Description of the task:
From the line containing "t dem Produkt vertraute Anwender sowie" through the last line of the data, both ends included, write out every line exactly; omit the pictures.

----

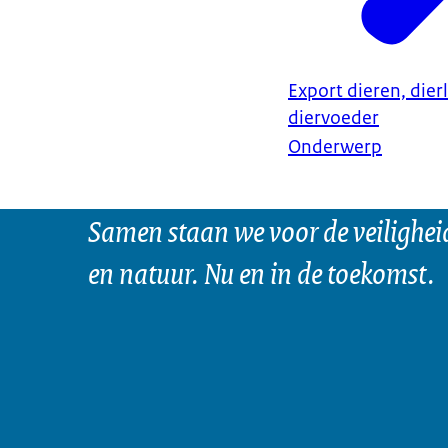
Export dieren, dier
diervoeder
Onderwerp
Samen staan we voor de veilighei
en natuur. Nu en in de toekomst.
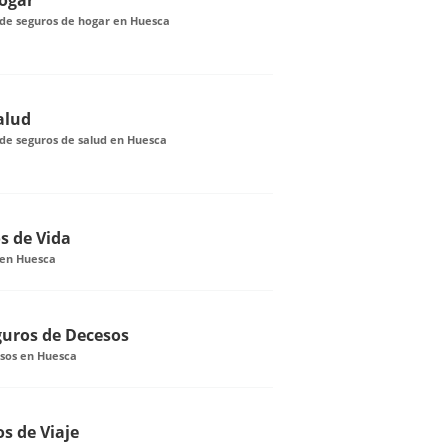
ogar
de seguros de hogar en Huesca
alud
de seguros de salud en Huesca
s de Vida
 en Huesca
guros de Decesos
sos en Huesca
s de Viaje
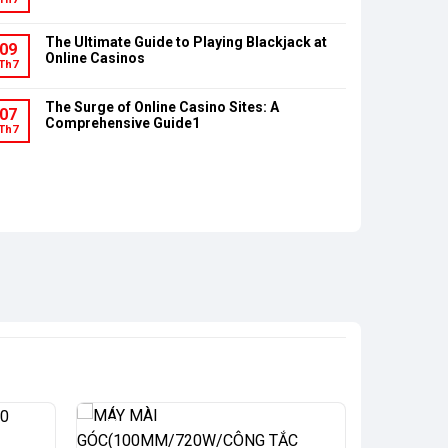
The Ultimate Guide to Playing Blackjack at
09
Online Casinos
Th7
The Surge of Online Casino Sites: A
07
Comprehensive Guide1
Th7
-9%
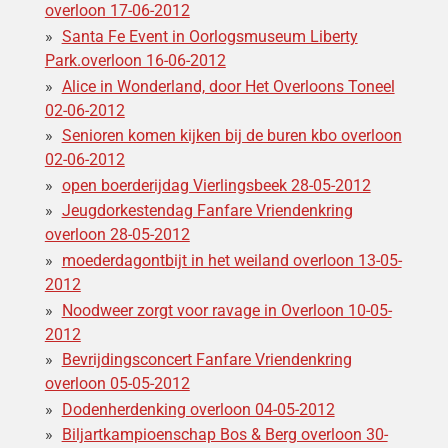
overloon 17-06-2012
Santa Fe Event in Oorlogsmuseum Liberty
Park.overloon 16-06-2012
Alice in Wonderland, door Het Overloons Toneel
02-06-2012
Senioren komen kijken bij de buren kbo overloon
02-06-2012
open boerderijdag Vierlingsbeek 28-05-2012
Jeugdorkestendag Fanfare Vriendenkring
overloon 28-05-2012
moederdagontbijt in het weiland overloon 13-05-
2012
Noodweer zorgt voor ravage in Overloon 10-05-
2012
Bevrijdingsconcert Fanfare Vriendenkring
overloon 05-05-2012
Dodenherdenking overloon 04-05-2012
Biljartkampioenschap Bos & Berg overloon 30-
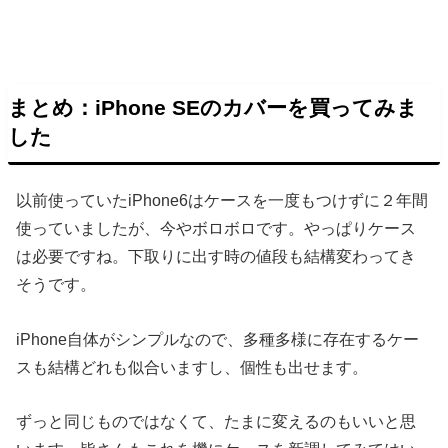
まとめ：iPhone SEのカバーを買ってみま
した
以前使っていたiPhone6はケースを一度もつけずに２年間
使っていましたが、今やボロボロです。やっぱりケース
は必要ですね。下取りに出す時の値段も結構変わってき
そうです。
iPhone自体がシンプルなので、多種多様に存在するケー
スも結構どれも似合いますし、個性も出せます。
ずっと同じものではなくて、たまに変えるのもいいと思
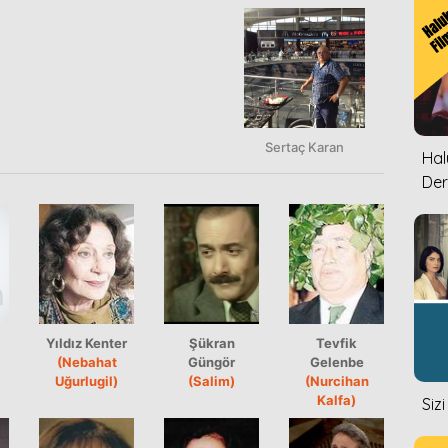
Sertaç Karan
Halu
Der
Yıldız Kenter
Şükran
Tevfik
(Nebahat
Güngör
Gelenbe
Uğurlugil)
(Salim)
(Nurcihan
Kalfa)
Siz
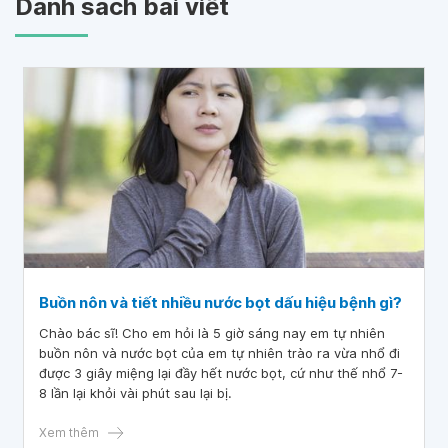
Danh sách bài viết
Buồn nôn và tiết nhiều nước bọt dấu hiệu bệnh gì?
Chào bác sĩ! Cho em hỏi là 5 giờ sáng nay em tự nhiên
buồn nôn và nước bọt của em tự nhiên trào ra vừa nhổ đi
được 3 giây miệng lại đầy hết nước bọt, cứ như thế nhổ 7-
8 lần lại khỏi vài phút sau lại bị.
Xem thêm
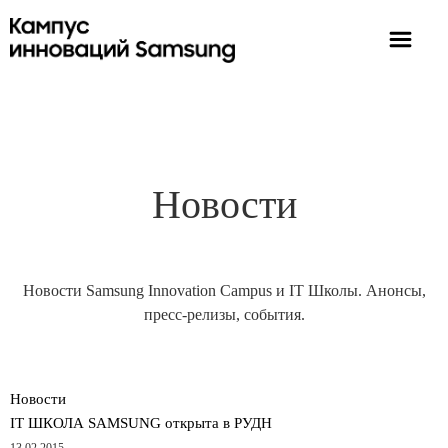
Новости
Новости Samsung Innovation Campus и IT Школы. Анонсы,
пресс-релизы, события.
Новости
IT ШКОЛА SAMSUNG открыта в РУДН
13.02.2015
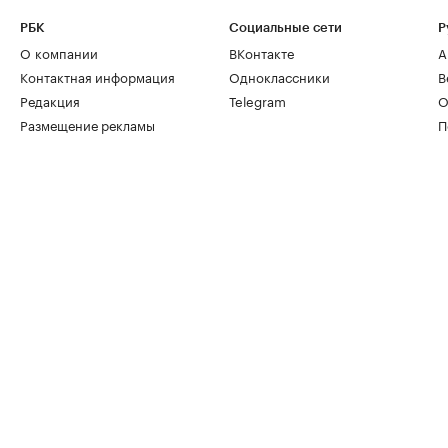
РБК
Социальные сети
Р
О компании
ВКонтакте
А
Контактная информация
Одноклассники
В
Редакция
Telegram
О
Размещение рекламы
П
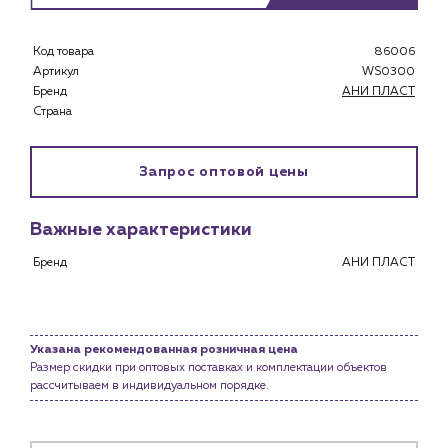
Каталог
Клиентам
Код товара
86006
Артикул
WS0300
Специализированным магазинам
Бренд
АНИ ПЛАСТ
Застройщикам
Страна
Снабженцам и подрядным организациям
Монтажным бригадам
Предприятиям и юр.лицам
Запрос оптовой цены
О компании
Важные характеристики
История компании
Бренд
АНИ ПЛАСТ
Услуги
Водоснабжение и теплоснабжение
Сервис и обслуживание инженерных систем
Доставка
Указана рекомендованная розничная цена
Размер скидки при оптовых поставках и комплектации объектов
Портфолио
рассчитываем в индивидуальном порядке.
Новости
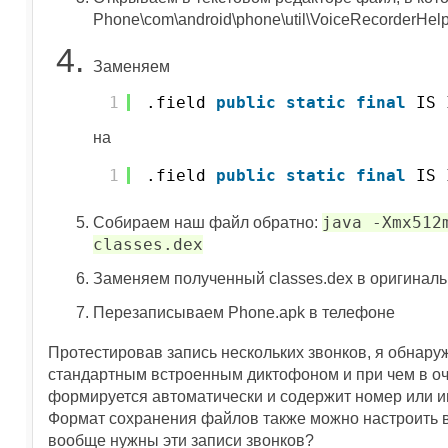
Phone\com\android\phone\util\VoiceRecorderHelp
Заменяем
1
.field 
public
static
final
IS_
на
1
.field 
public
static
final
IS_
java -Xmx512
Собираем наш файл обратно:
classes.dex
Заменяем полученный classes.dex в оригина
Перезаписываем Phone.apk в телефоне
Протестировав запись нескольких звонков, я обнару
стандартным встроенным диктофоном и при чем в оч
формируется автоматически и содержит номер или им
Формат сохранения файлов также можно настроить в
вообще нужны эти записи звонков?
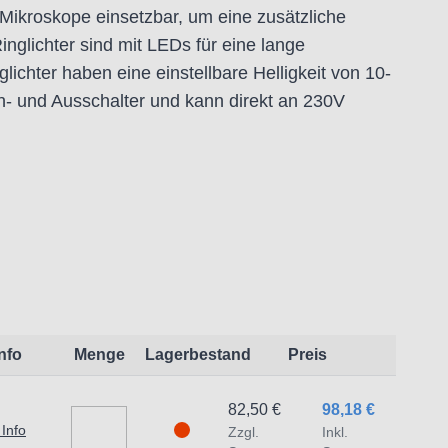
r Mikroskope einsetzbar, um eine zusätzliche
nglichter sind mit LEDs für eine lange
ichter haben eine einstellbare Helligkeit von 10-
n- und Ausschalter und kann direkt an 230V
en.
3,5 mm, der Außendurchmesser 93 mm.
 Arbeitsabstand von 80mm)
Info
Menge
Lagerbestand
Preis
:
t dem Produkt vertraute Anwender sowie
82,50 €
98,18 €
 Info
Zzgl.
Inkl.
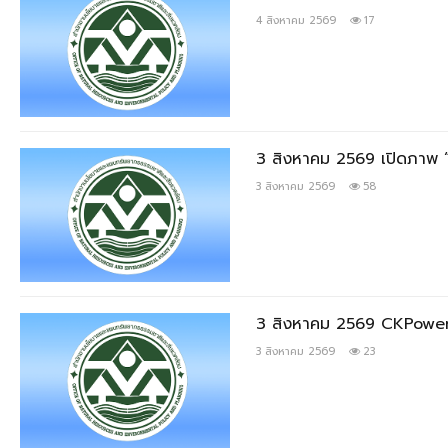
4 สิงหาคม 2569
17
3 สิงหาคม 2569 เปิดภาพ “
3 สิงหาคม 2569
58
3 สิงหาคม 2569 CKPower ร
3 สิงหาคม 2569
23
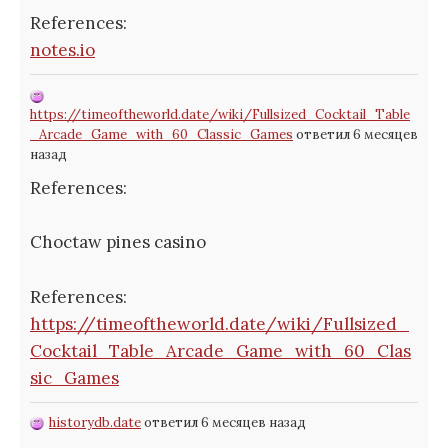
References:
notes.io
https://timeoftheworld.date/wiki/Fullsized_Cocktail_Table
_Arcade_Game_with_60_Classic_Games
ответил 6 месяцев
назад
References:
Choctaw pines casino
References:
https://timeoftheworld.date/wiki/Fullsized_
Cocktail_Table_Arcade_Game_with_60_Clas
sic_Games
historydb.date
ответил 6 месяцев назад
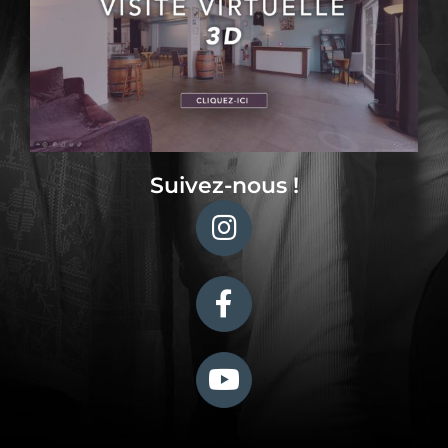
Suivez-nous !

----

Response to this task:
t dem Produkt vertraute Anwender sowie
82,50 €
98,18 €
 Info
Zzgl.
Inkl.
4 สิงหาคม 2569
17
3 สิงหาคม 2569 เปิดภาพ “
3 สิงหาคม 2569
58
3 สิงหาคม 2569 CKPower ร
3 สิงหาคม 2569
23
References:
notes.io
https://timeoftheworld.date/wiki/Fullsized_Cocktail_Table
_Arcade_Game_with_60_Classic_Games
ответил 6 месяцев
назад
References:
Choctaw pines casino
References:
https://timeoftheworld.date/wiki/Fullsized_
Cocktail_Table_Arcade_Game_with_60_Clas
sic_Games
historydb.date
ответил 6 месяцев назад
Suivez-nous !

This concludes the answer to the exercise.